Una popolazione in continua e rapida crescita. Secondo gli ultimi dati del rapporto Assalco-Zoomark, che verranno presentati in occasione della fiera Interzoo, i pets in Italia hanno oltrepassato quota 65 milioni, superando definitivamente gli esseri umani. Nel nostro Paese quasi una famiglia su due convive con un animale domestico e oltre una su tre con un cane o gatto. Un trend che ha conosciuto una rapida espansione specialmente durante la pandemia, con un boom di adozioni di 4 zampe – talvolta utilizzati come scusa per poter uscire durante il lockdown – senza precedenti.

Premesso che adottare un animale d’affezione è un gesto da valutare responsabilmente, è pur vero che l’ingresso di un amico a 4 zampe in famiglia rappresenti una preziosa opportunità per tutti i membri, dai più piccoli ai grandi. Un animale richiede un grosso impegno, cura e attenzione costanti, ma nello stesso tempo la sua compagnia sarà in grado di regalare sorprese e gioie inaspettate, trasformando – in positivo – la reciproca convivenza. Come hanno dimostrato anche studi scientifici sull’argomento, vivere insieme ad un amico a 4 zampe è fonte di numerosi benefici, dalla riduzione dello stress fino al contrasto dell’invecchiamento. Chiunque conviva con un quadrupede avrà molti argomenti a supporto di questa tesi, in definitiva, adottare un peloso rende la vita migliore.

Adottare un peloso è una questione d’affetto

Forse il primo tra i benefici che comporta l’ingresso di un animale d’affezione, come del resto dice la parola stessa, è l’affetto incondizionato che queste creature sono in grado di regalare a chi apre loro la propria casa e il proprio cuore. Dal primo momento in cui si incroceranno i rispettivi sguardi sarà un crescendo di amore che si svilupperà nel tempo, rafforzando sempre di più il legame che si instaurerà tra l’essere umano e il suo amico quadrupede, pur nel rispetto delle reciproche differenze. Che si tratti di un cucciolo o di adulto, specie se proveniente da una situazione di abbandono pregressa con un passato di canile (o gattile) alle spalle, sapranno dimostrare tutta la loro riconoscenza per essere stati accolti all’interno di una famiglia capace di amarli.

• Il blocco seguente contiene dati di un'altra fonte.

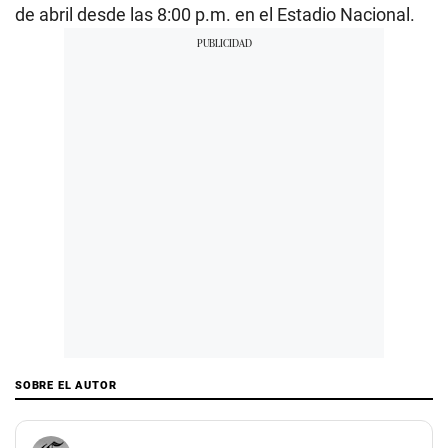
de abril desde las 8:00 p.m. en el Estadio Nacional.
SOBRE EL AUTOR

In quest’ultimo caso in particolare, poi, optando per un’adozione di un animale che è stato vittima di un abbandono, l’ulteriore beneficio che ne deriva è la consapevolezza di aver salvato una creatura innocente che avrebbe rischiato di trascorrere il resto della sua vita dietro le sbarre di una gabbia del canile o, nella migliore delle ipotesi, in qualche rifugio per animali abbandonati insieme a tanti altri amici sfortunati. Scegliere di adottare un quadrupede, piuttosto che acquistarlo, significa compiere un gesto eticamente responsabile regalandogli un’altra opportunità. Non solo, l’adozione si rivela uno strumento efficace per contribuire a contrastare il sovraffollamento delle strutture di ricovero degli animali abbandonati, fenomeno che talvolta ne pregiudica la corretta cura e le adeguate attenzioni.

I benefici

Senza contare i benefici che l’adozione di un amico peloso può portare alla salute! Studi scientifici hanno dimostrato che la convivenza con un 4 zampe è fonte di benessere sotto molti punti di vista, a partire dall’umore. Prendersene cura, dedicargli attenzioni, condividere il momento del gioco, le passeggiate quotidiane e le coccole sono tutte attività che contribuiscono a favorire e migliorare il benessere mentale. Il contatto fisico con il nostro amico peloso, accarezzandolo o tenendolo in braccio, può ridurre i livelli di stress così come gli stati d’ansia e perfino la pressione sanguigna. Inoltre, vivere con un quadrupede, specie se un cane, giocoforza impegnerà diverse energie. Le passeggiate quotidiane – almeno tre uscite al giorno -, così come i momenti di gioco si trasformeranno piacevolmente in occasioni per mantenersi attivi ed in forma.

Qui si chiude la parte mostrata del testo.